2 Ağustos 2012 Perşembe

Fenerbahçe Bildiğiniz Gibi | FB 1-1 Vaslui

3 Temmuz sürecinden beri süre gelen süreçte... Tabii ki böyle başlamayacak yazı. Artık Fenerbahçe tarafarı da yönetimi de teknik kadrosu da sportif başarı veya başarısızlıkta bunu öne sürmemeli ve bu psikolojiden çıkmalı.

Fenerbahçe iki yıl aranın ardından çıktığı Avrupa arenasında yeni transferlere rağmen bir şeyin değişmediğini gösterdi bize. Maça çıkılan düzenin hata olduğunu sosyal medyada da bol bol konuştuk ve ilk yarı bittiğinde bu konuda haklılığımız ortaya çıktı. Bunu görmek için iyi bir futbol yorumcusu falan olmaya gerek yoktu. Fenerbahçe daha önce iki hücumcu kanat artı Alex ve Forvet kombinasyonunu deneyerek başarılı hiç olmamıştı bugünde olmadı. Sahaya çıkan takım klasik 4-2-3-1 şeklinde gözüküyordu ama ilk beş dakikanın ardından 4-2-4 şekline büründü. Savunma ile hücum arasında bağlantı adına hiç bir şey yoktu. Herkes ayrı telden çalıp söyledi. Böyle olunca da Vaslui hızlı hücumlarla tehlike yaratıp akın akın gelmeye başladı.

Maç öncesinde Semih tercihi biraz kafamı kurcalamıştı ama fanatik taraftar bakışı gibi değil. Vaslui'yi analiz eden arkadaşlarım kanatlardan hücum edersek rahatlıkla yenebileceğimizi söylüyordu ama biz Semih tercihi ile göbekten delmeye çalışacağımızı belli olmuş olduk. Alex-Semih ikilisi ile stoperleri ortadan delip geçmeyi, arkadan gelen Cristian'ın da desteğiyle gole ulaşmayı planlıyordu Kocaman ama planlar tutmadı. Bunun nedeni aslında çok basit. Göbekten oynamak istiyorsan kanatlarda Stoch ve Kuyt'ı değil Caner ve Topuz'u tercih etmelisin zira bu adamlar orta alana destek verip senin planını daha kolay uygulamanı sağlarlar.
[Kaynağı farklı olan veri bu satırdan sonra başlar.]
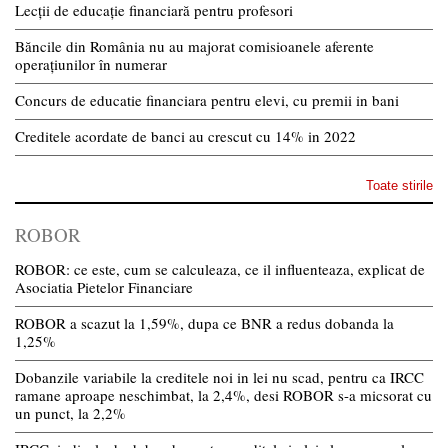
Lecții de educație financiară pentru profesori
Băncile din România nu au majorat comisioanele aferente
operațiunilor în numerar
Concurs de educatie financiara pentru elevi, cu premii in bani
Creditele acordate de banci au crescut cu 14% in 2022
Toate stirile
ROBOR
ROBOR: ce este, cum se calculeaza, ce il influenteaza, explicat de
Asociatia Pietelor Financiare
ROBOR a scazut la 1,59%, dupa ce BNR a redus dobanda la
1,25%
Dobanzile variabile la creditele noi in lei nu scad, pentru ca IRCC
ramane aproape neschimbat, la 2,4%, desi ROBOR s-a micsorat cu
un punct, la 2,2%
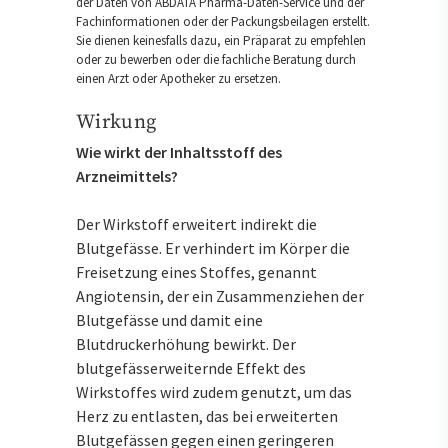
der Daten von ABDATA Pharma-Daten-Service und der
Fachinformationen oder der Packungsbeilagen erstellt.
Sie dienen keinesfalls dazu, ein Präparat zu empfehlen
oder zu bewerben oder die fachliche Beratung durch
einen Arzt oder Apotheker zu ersetzen.
Wirkung
Wie wirkt der Inhaltsstoff des
Arzneimittels?
Der Wirkstoff erweitert indirekt die
Blutgefässe. Er verhindert im Körper die
Freisetzung eines Stoffes, genannt
Angiotensin, der ein Zusammenziehen der
Blutgefässe und damit eine
Blutdruckerhöhung bewirkt. Der
blutgefässerweiternde Effekt des
Wirkstoffes wird zudem genutzt, um das
Herz zu entlasten, das bei erweiterten
Blutgefässen gegen einen geringeren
Yok bu adamları kullanıyorsan Semih'in orada işi yok.  Kocaman'ın bu planının tutmasının en büyük nedenlerinden biri de Semih'in en iyi yapabildiği tek iş olan duvar olma işini de becerememiş olmasının etkisi de büyük tabi. Diğer büyük etken ise box to box yapabilecek bir orta saha oyuncusunun yani bir Emre Belözoğlu'nun olmamasıydı.

Takım genel olarak savunmada iyiydi ancak son yıllarda klasik hale gelen hücumda tempo yapamama olayı bu maçta da sürdü. İkinci yarıda Semih'in çıkıp Topuz'un oyuna girmesi ile orta alanda kontrolü ele alıp pozisyonlar üretmeye başladık. Caner-Stoch değişikliği ile takım maçın başından beri yapması gerekeni yapıp kanatlardan gelmeye başladı. Sağda Topuz-Gökhan uyumu oyuna yansımaya başladı. Solda ise Kaldırım, Caner'in girmesi ile daha rahat hücuma katılınca işler değişti. 75. dakikaya gelindiğinde Vaslui iyice temposunu kaybetmiş ve Fenerbahçe golü ha buldu ha bulacak derken o ana kadar harika oynayan savunma kombine hata yapınca 1-0 geriye düştük. Takım şoku üstünden atıp toparlanan kadar bir kaç dakika geçti ama tüm hatlarıyla rakip yer alana yerleşti. Zaten Vaslui'nin dermanı kalmamıştı kontra atmak için bile. Son on dakika biraz karambol şeklinde oynandı. Zira takımda kimin nerde oynadığı bile belli değildi. Son anlarda Alex'in alda at pasında Bekir kafayı köşeye çaktı ve umutları rövanşa bıraktı.


Bu takımı elemek o kadarda zor olmayacak buna fazlasıyla inanıyorum. Hatta deplasmandaki maçta daha rahat olacağımızı ve turu bir şekilde alacağımızdan da eminim. Ama bu maçtan dersler çıkarmak şart. Özellikle Aykut Kocaman'ın 4-2-4 dizilişine son vermesi şart. Tamam bu takım gerçekten güçsüz iyi bir orta sahaya ihtiyacı var Sow'un sorunları var falan ama koca ilk yarıda hiç bir şey yapmadı bu takım. Bunu kesinlikle gözden kaçırmamalı. Sonuç olarak derslik bir maç oldu bizim adımıza. Aykut Kocaman'ın hataları vardı tamam ama ihaleyi ona yıkmakta insafsızlık olur. Sosyal medyada istifaya çağıranlar bile var hem de baya fazla ama bu kazanma hırsını biraz fazla abartıyoruz. Sezonun ilk maçıydı bu beyler biraz sakin...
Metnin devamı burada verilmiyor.